How to use GroupBy in an asynchronous manner in EF Core 3.1?

11,100

Solution 1

I think the only way you have is just to do it something like this

var blogs = await context.Blogs
    .Where(blog => blog.Url.Contains("dotnet"))
    .ToListAsync();

var groupedBlogs = blogs.GroupBy(t => t.BlobNumber).Select(b => b).ToList();

Because GroupBy will be evaluated at client anyway

Solution 2

This query isn't trying to group data in the SQL/EF Core sense. There are no aggregations involved.

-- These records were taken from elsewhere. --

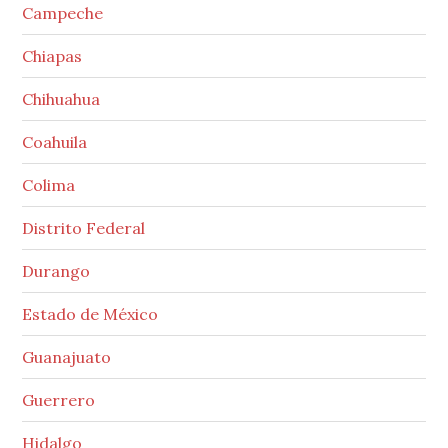
Campeche
Chiapas
Chihuahua
Coahuila
Colima
Distrito Federal
Durango
Estado de México
Guanajuato
Guerrero
Hidalgo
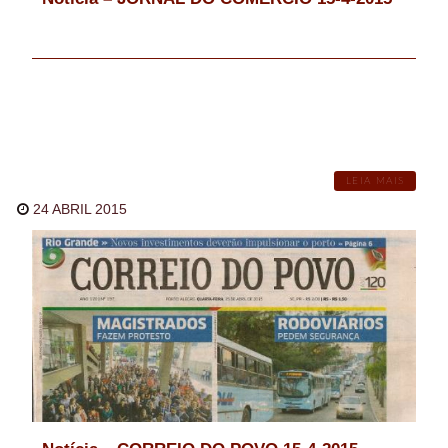
LEIA MAIS
24 ABRIL 2015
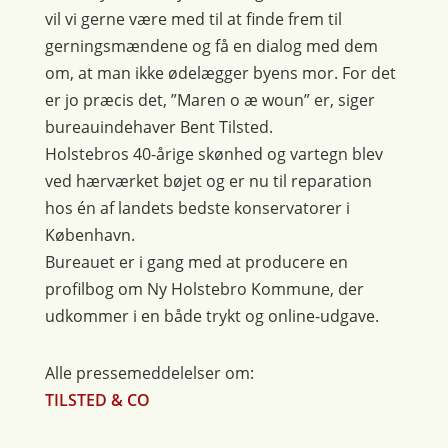
vil vi gerne være med til at finde frem til
gerningsmændene og få en dialog med dem
om, at man ikke ødelægger byens mor. For det
er jo præcis det, ”Maren o æ woun” er, siger
bureauindehaver Bent Tilsted.
Holstebros 40-årige skønhed og vartegn blev
ved hærværket bøjet og er nu til reparation
hos én af landets bedste konservatorer i
København.
Bureauet er i gang med at producere en
profilbog om Ny Holstebro Kommune, der
udkommer i en både trykt og online-udgave.
Alle pressemeddelelser om:
TILSTED & CO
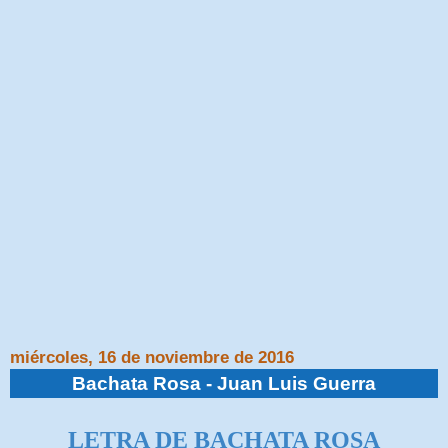
miércoles, 16 de noviembre de 2016
Bachata Rosa - Juan Luis Guerra
LETRA DE BACHATA ROSA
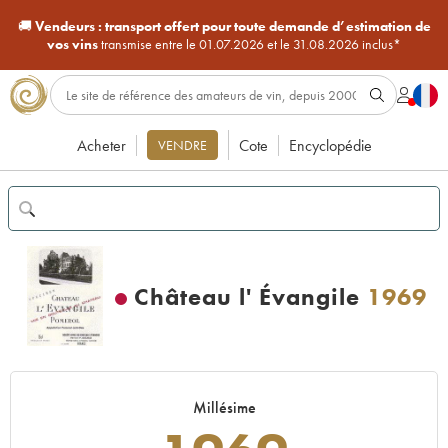
🚚
Vendeurs :
transport offert pour toute demande d’estimation de
vos vins
transmise entre le 01.07.2026 et le 31.08.2026 inclus*
Acheter
Cote
Encyclopédie
VENDRE
Château l' Évangile
1969
Millésime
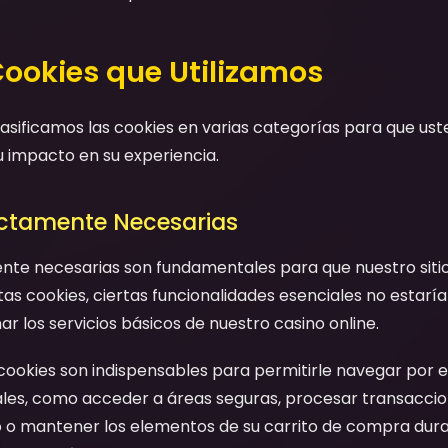
Cookies que Utilizamos
clasificamos las cookies en varias categorías para que u
u impacto en su experiencia.
rictamente Necesarias
ente necesarias son fundamentales para que nuestro siti
as cookies, ciertas funcionalidades esenciales no estaría
 los servicios básicos de nuestro casino online.
 cookies son indispensables para permitirle navegar por el 
ales, como acceder a áreas seguras, procesar transaccio
o o mantener los elementos de su carrito de compra dura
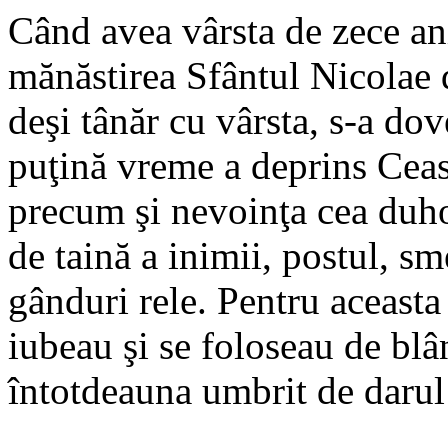
Când avea vârsta de zece ani,
mănăstirea Sfântul Nicolae 
deşi tânăr cu vârsta, s-a dov
puţină vreme a deprins Ceasl
precum şi nevoinţa cea duh
de taină a inimii, postul, sm
gânduri rele. Pentru aceasta 
iubeau şi se foloseau de blân
întotdeauna umbrit de darul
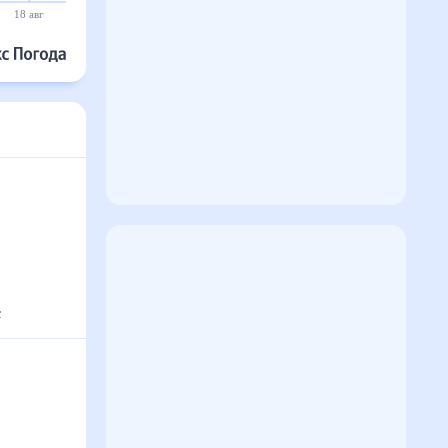
18 авг
19 авг
20 авг
21 авг
22 авг
23 авг
с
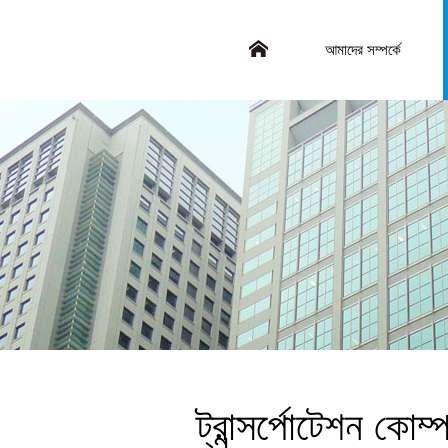
আমাদের সম্পর্কে
ট্রান্সর্পোটেশন কোম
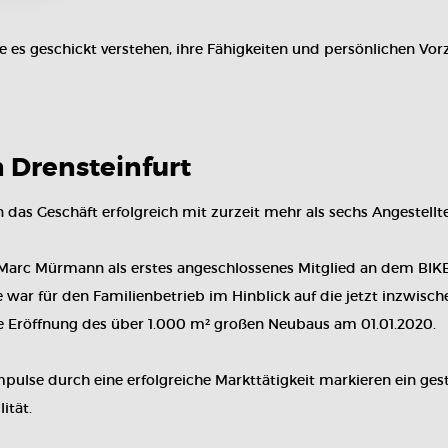
e es geschickt verstehen, ihre Fähigkeiten und persönlichen Vor
 Drensteinfurt
das Geschäft erfolgreich mit zurzeit mehr als sechs Angestellt
n Marc Mürmann als erstes angeschlossenes Mitglied an dem BI
ar für den Familienbetrieb im Hinblick auf die jetzt inzwische
ie Eröffnung des über 1.000 m² großen Neubaus am 01.01.2020.
pulse durch eine erfolgreiche Markttätigkeit markieren ein ge
lität.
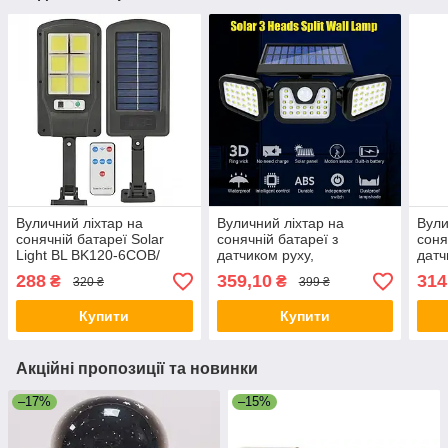
Вуличний ліхтар на
Вуличний ліхтар на
Вули
сонячній батареї Solar
сонячній батареї з
соня
Light BL BK120-6COB/
датчиком руху,
датч
ліхтар сонячній батареї
Автономний світильник
реж
288
359,10
314
₴
₴
320 ₴
399 ₴
Solar на стовп
Solar lamp NJ-0013
Соня
світ
Купити
Купити
Акційні пропозиції та новинки
–17%
–15%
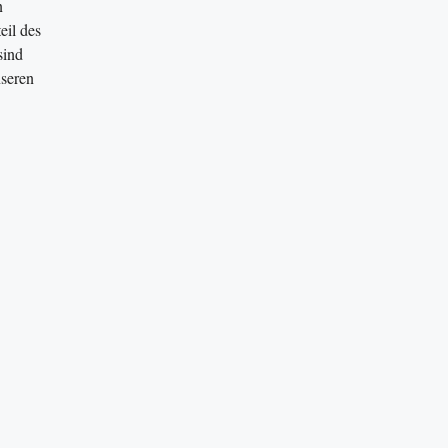
n
eil des
sind
nseren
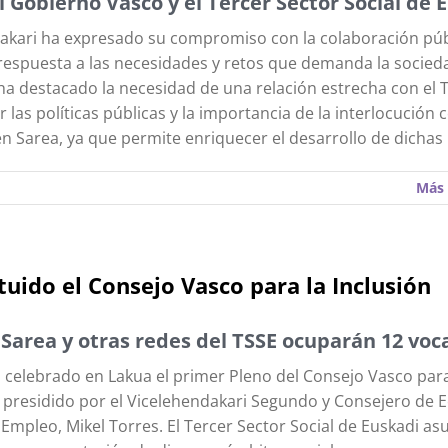
l Gobierno Vasco y el Tercer Sector Social de 
akari ha expresado su compromiso con la colaboración púb
respuesta a las necesidades y retos que demanda la socied
a destacado la necesidad de una relación estrecha con el 
r las políticas públicas y la importancia de la interlocución
n Sarea, ya que permite enriquecer el desarrollo de dichas p
Más 
tuido el Consejo Vasco para la Inclusión
Sarea y otras redes del TSSE ocuparán 12 voca
 celebrado en Lakua el primer Pleno del Consejo Vasco para
, presidido por el Vicelehendakari Segundo y Consejero de 
 Empleo, Mikel Torres. El Tercer Sector Social de Euskadi a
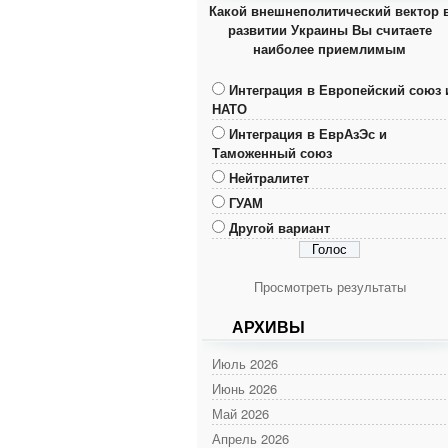
Какой внешнеполитический вектор 
развитии Украины Вы считаете
наиболее приемлимым
Интеграция в Европейский союз 
НАТО
Интеграция в ЕврАзЭс и
Таможенный союз
Нейтралитет
ГУАМ
Другой вариант
Просмотреть результаты
АРХИВЫ
Июль 2026
Июнь 2026
Май 2026
Апрель 2026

It's loading all detail rows and then batching them into different buckets on the client. EF Core isn't involved in this, this is a purely client-side operation. The equivalent would be :

var blogs = await context.Blogs
    .Where(blog => blog.Url.Contains("dotnet"))
    .ToListAsync();

var blogsByNum = blogs.ToLookup(t => t.BlobNumber);

Speeding up grouping

The batching/grouping/lookup operation is purely CPU bound, so the only way to accelerate it would be to parallelize it, ie use all CPUs to group the data eg :

var blogsByNum = blogs.AsParallel()
                      .ToLookup(t => t.BlobNumber);

ToLookup does more or less that GroupBy().ToList() does - it groups the rows into buckets based on a key

Grouping while loading

A different approach would be to load the results asynchronously and put them into buckets as they arrive. To do that, we need AsAsyncEnumerable(). ToListAsync() returns all the results at once, so it can't be used.

This approach is quite similar to what ToLookup does.


var blogs = await context.Blogs
    .Where(blog => blog.Url.Contains("dotnet"));

var blogsByNum=new Dictionary<string,List<Blog>>();

await foreach(var blog in blogs.AsAsyncEnumerable())
{
    if(blogsByNum.TryGetValue(blog.BlobNumber,out var blogList))
    {
        blogList.Add(blog);
    }
    else
    {
        blogsByNum[blog.BlobNumber=new List<Blog>(100){blog};
    }
}

The query is executed by the call to AsAsyncEnumerable(). The results arrive asynchronously though, so now we can add them to buckets while iterating.

The capacity parameter is used in the list constructor to avoid reallocations of the list's internal buffer.

Using System.LINQ.Async

Things would be a lot easier if we had LINQ operations for IAsyncEnumerable<> itself. This extension namespace provides just that. It's developed by the ReactiveX team. It's available through NuGet and the current major version is 4.0.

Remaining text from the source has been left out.